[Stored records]
● ● ● ● ● ● ●

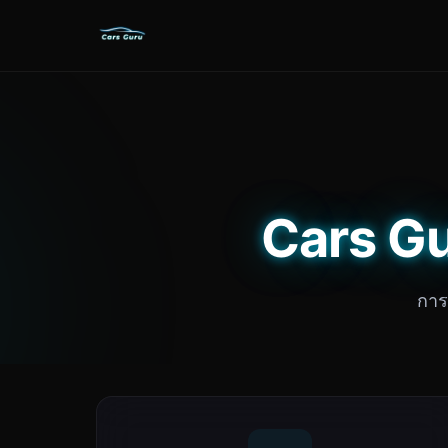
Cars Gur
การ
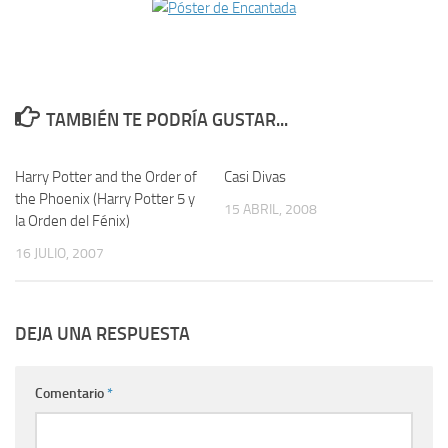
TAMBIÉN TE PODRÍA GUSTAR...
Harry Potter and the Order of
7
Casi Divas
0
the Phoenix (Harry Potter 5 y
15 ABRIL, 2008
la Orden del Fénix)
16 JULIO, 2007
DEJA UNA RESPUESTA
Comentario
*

● ● ● ● ● ● ●

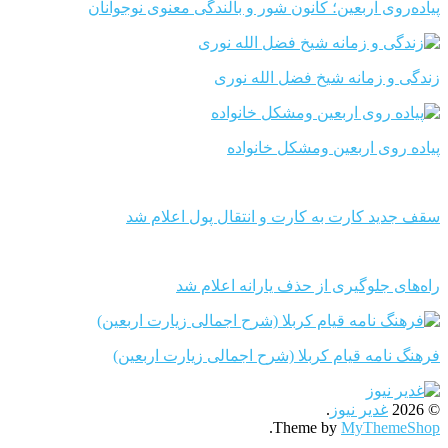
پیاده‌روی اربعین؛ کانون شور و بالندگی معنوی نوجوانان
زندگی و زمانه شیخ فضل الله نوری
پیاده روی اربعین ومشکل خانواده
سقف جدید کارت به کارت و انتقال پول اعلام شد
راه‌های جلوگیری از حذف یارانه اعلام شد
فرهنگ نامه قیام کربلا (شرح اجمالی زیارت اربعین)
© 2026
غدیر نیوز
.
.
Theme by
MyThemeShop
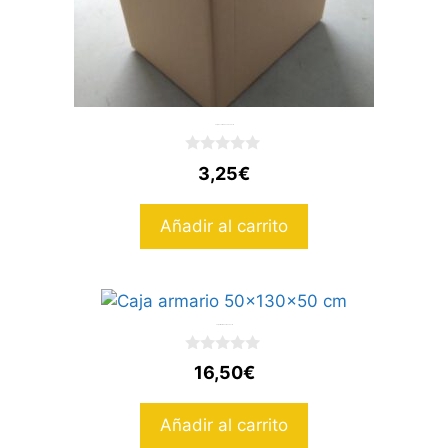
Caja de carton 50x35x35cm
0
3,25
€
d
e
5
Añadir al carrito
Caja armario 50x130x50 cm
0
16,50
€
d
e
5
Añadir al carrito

● ● ● ● ● ● ●

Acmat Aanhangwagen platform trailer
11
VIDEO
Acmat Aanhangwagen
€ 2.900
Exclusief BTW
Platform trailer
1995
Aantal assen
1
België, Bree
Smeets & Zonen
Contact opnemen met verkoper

● ● ● ● ● ● ●

Write out exactly the lines that fall from the line with "Acmat Aanhangwagen platform trailer" to the line with "Contact opnemen met verkoper" in the records above, keeping both ends.

## EXERCISE OUTPUT
Acmat Aanhangwagen platform trailer
11
VIDEO
Acmat Aanhangwagen
€ 2.900
Exclusief BTW
Platform trailer
1995
Aantal assen
1
België, Bree
Smeets & Zonen
Contact opnemen met verkoper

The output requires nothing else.